Musical moments & mementos

This evocative post at Reflections in d minor on "musical epiphanies", inspired by Alex Ross's inaugural entry in his "catalogue of life-altering musical moments", inspired me too. Some musical memories, sharp and sweet:

—Seeing Dame Gwyneth Jones in Richard Strauss's Elektra, at the San Francisco Opera in the late '90s. I've mentioned before that I seem to lack the receptors needed to appreciate opera with a full-on passion, but this performance got through to me. Her bone-chilling "Agamemnon!", something between a shriek and a bellow, made me sit up straight, where I remained transfixed for the rest of the opera. I look back on this and still think: wow wow wow.

—Hearing a high school classmate play Schubert's Impromptu in A-flat minor (Opus 90, no. 4). She was so talented; I was blind with envy of a magnitude that I hadn't experienced ever before and, thankfully, not ever since. I never sought out a recording of the piece, but some three decades later, happened upon a live broadcast of a performance of it on the local classical station, and found that the piece was burned in my brain. The next day, I got the sheet music for it, and now I play it as often as I can.

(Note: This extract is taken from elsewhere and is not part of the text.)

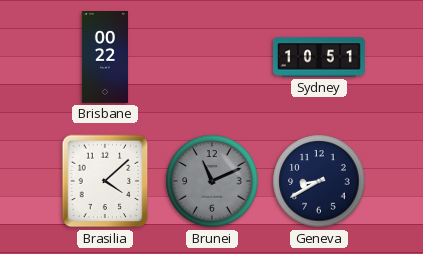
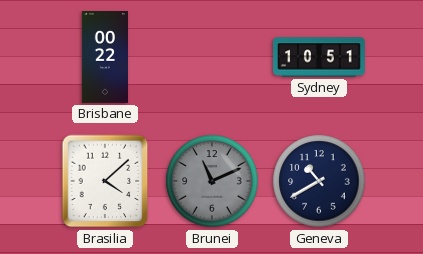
Geneva: 8:40 -> 10:40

—Getting a book of rudimentary-level transcriptions of jazz standards for the piano from my father, and trying to play Dizzy Gillespie and Charlie Parker's Anthropology. Sight-reading it is no problem, but my attempt to play it is like reading an unfamiliar language aloud phonetically. My father says, No...here's how it goes:

da da dadada da dada da
da dada dadada dadadada dadadada
da dada dweeda deet da dau
da dada dayadadadada dadada da dada da
I still haven't the touch whatsoever for playing be-bop, but I get it, and I love it.

—Sitting on the lawn at Ravinia on a typically hot, muggy, and buggy summer evening. It's the late '70s, and James Levine is conducting the Chicago Symphony in Beethoven's Seventh. The second movement (the Allegretto) could be glibly termed 'heartstrings over a heartbeat', but it's magnetic and overpowering. No sign of restlessness or chattering from the lawn crowd. We're all spellbound. I've obsessively acquired different recordings of the Seventh over the years, but this performance is the one I always hear in my head.

May 26, 2004

Audblogged!

Alicia at TwilightCafé has audblogged my "50 things" post. (Props to Tvindy for the audio blogging meme, which you can learn more about here.) After frequenting each other's comments sections for so long, it is very cool to get to hear Alicia's voice...and an honor that she chose this post and gave it such a lovely reading. Thank you, Alicia.